ADVANCES in AI, internet technology and the rise of the smartphone are having a fundamental effect on business and how we conduct and interact with these businesses.
There are virtually (!) no traditional businesses left and non-more so than in the banking sector, where the widespread adoption of ‘tech’ has led banks to exploit their traditional data – i.e. customer demographics, geographical positioning, spread of commercial activities – by offering through in-house expertise and technology partners, a wide range of convenient services to their client base and beyond.
SA’s banking sector is internationally recognised as being innovative and many could argue that it places our banking sector ahead, some say, way ahead of banks in Europe and North America.
At his recent presentation at the AfriTech Week webinar, FNB Connect CEO Bradwin Roper detailed this transition and trends both internationally and in the FNB environment.
“An in-house technical competence and partnerships with telco’s and other tech firms has allowed us to develop multiple ‘platforms’ that have not only revolutionised the banking experience with a basket of innovative products, but has allowed expansion into the areas of lifestyle, gaming, entertainment and even through digitisation, integrating with government databases such as Home Affairs, providing the consumer with easy access to these portals from a single source.
Opening the Aladdin’s Cave of interactive platforms, relies on four fundamentals – access to the internet, affordability – mobile tariffs and handset price, consumer readiness and content and services.
“In many ways our Connect service is an on-line retail store where vouchers can be purchased and are redeemable across a wide range of retailers in food, transportation, gaming and other entertainment allowing flexible payment options for the purchase of say, airtime.

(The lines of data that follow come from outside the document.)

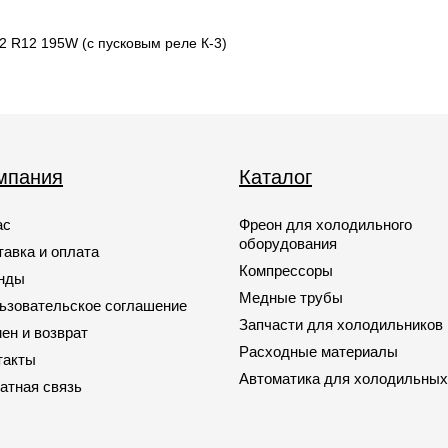
2 R12 195W (с пусковым реле К-3)
мпания
Каталог
ас
Фреон для холодильного
оборудования
тавка и оплата
Компрессоры
нды
Медные трубы
ьзовательское соглашение
Запчасти для холодильников
ен и возврат
Расходные материалы
такты
Автоматика для холодильных
атная связь
Запчасти для кондиционеров
Запчасти для автомобильных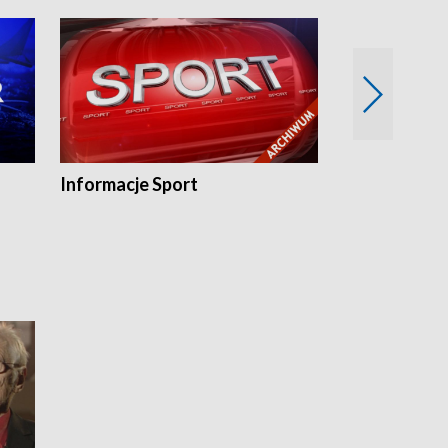
Informacje Sport
Flesz sport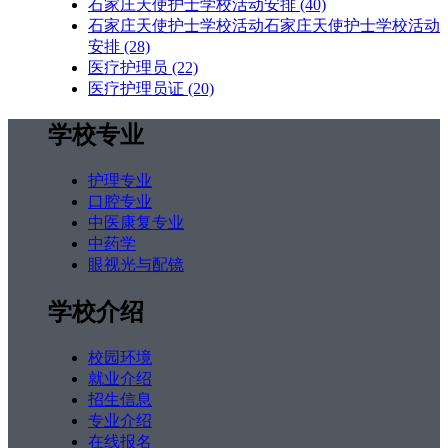
石家庄天使护士学校活动安排
(40)
石家庄天使护士学校活动石家庄天使护士学校活动
安排
(28)
医疗护理员
(22)
医疗护理员证
(20)
学校专业
护理专业
口腔专业
中医康复专业
中药学
眼视光与配镜
学校介绍
校园环境
就业介绍
招生信息
专业介绍
在线报名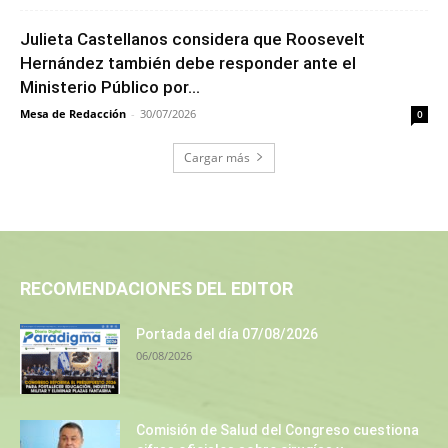
Julieta Castellanos considera que Roosevelt
Hernández también debe responder ante el
Ministerio Público por...
Mesa de Redacción
-
30/07/2026
0
Cargar más
RECOMENDACIONES DEL EDITOR
Portada del día 07/08/2026
06/08/2026
Comisión de Salud del Congreso cuestiona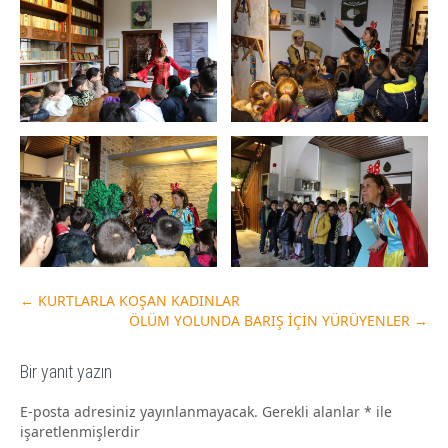
←
KURTLARLA KOŞAN KADINLAR
ÖLÜM YOLUNDA BARIŞ İÇİN YÜRÜYENLER
→
Bir yanıt yazın
E-posta adresiniz yayınlanmayacak.
Gerekli alanlar
*
ile
işaretlenmişlerdir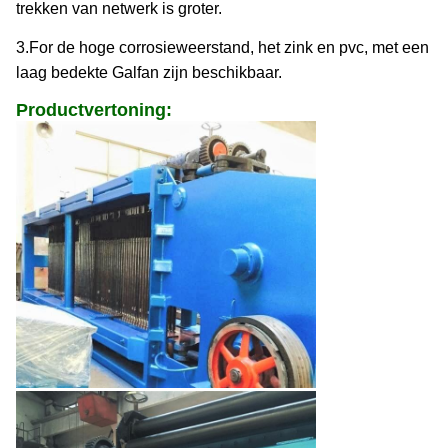
trekken van netwerk is groter.
3.For de hoge corrosieweerstand, het zink en pvc,
met een
laag bedekte Galfan zijn beschikbaar.
Productvertoning: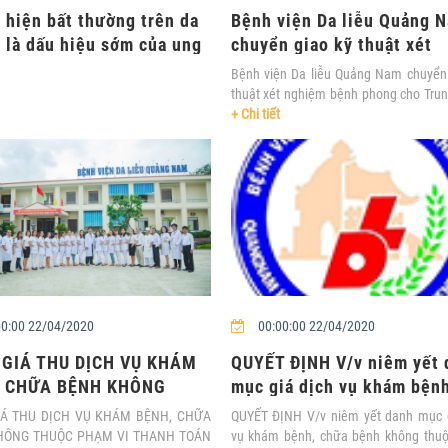
 hiện bất thường trên da
Bệnh viện Da liễu Quảng 
ể là dấu hiệu sớm của ung
chuyển giao kỹ thuật xét
.
nghiệm bệnh phong....
Bệnh viện Da liễu Quảng Nam chuyển
thuật xét nghiệm bệnh phong cho Tru
tế huyện.....
+ Chi tiết
0:00 22/04/2020
00:00:00 22/04/2020
GIÁ THU DỊCH VỤ KHÁM
QUYẾT ĐỊNH V/v niêm yết 
, CHỮA BỆNH KHÔNG
mục giá dịch vụ khám bệnh
 PHẠM VI THANH ....
chữa bệnh khôn....
IÁ THU DỊCH VỤ KHÁM BỆNH, CHỮA
QUYẾT ĐỊNH V/v niêm yết danh mục g
HÔNG THUỘC PHẠM VI THANH TOÁN
vụ khám bệnh, chữa bệnh không thu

“In line with FirstRand’s group philosophy of shared value, Connect services aim to make life better, regarding internet connectivity, which aligns to the United Nations Sustainability goals have taken steps to address affordability and devise availability to the majority of South Africans.
“In our region of sub Saharan Africa the cost of 1GB of data measured by the percentage of monthly GDP per capita, is the highest in the world at around 4,2% (2019) compared with say Europe at 0,8%. The UN’s Sustainable Development Goals (SDGs) in September 2015, set an affordability target of 2% and during 2020, FirstRand via a mobile virtual network operator (MVNO) agreement with CellC were able to slash data costs to R59/1GB which at 1,41% is even lower than the UN’s SDG making our tariff more affordable to more people.
“In order to address handset affordability, we currently have a variety of affordable device offers running over 24 months and will be launching exciting new offers before the end of 2021” he concluded.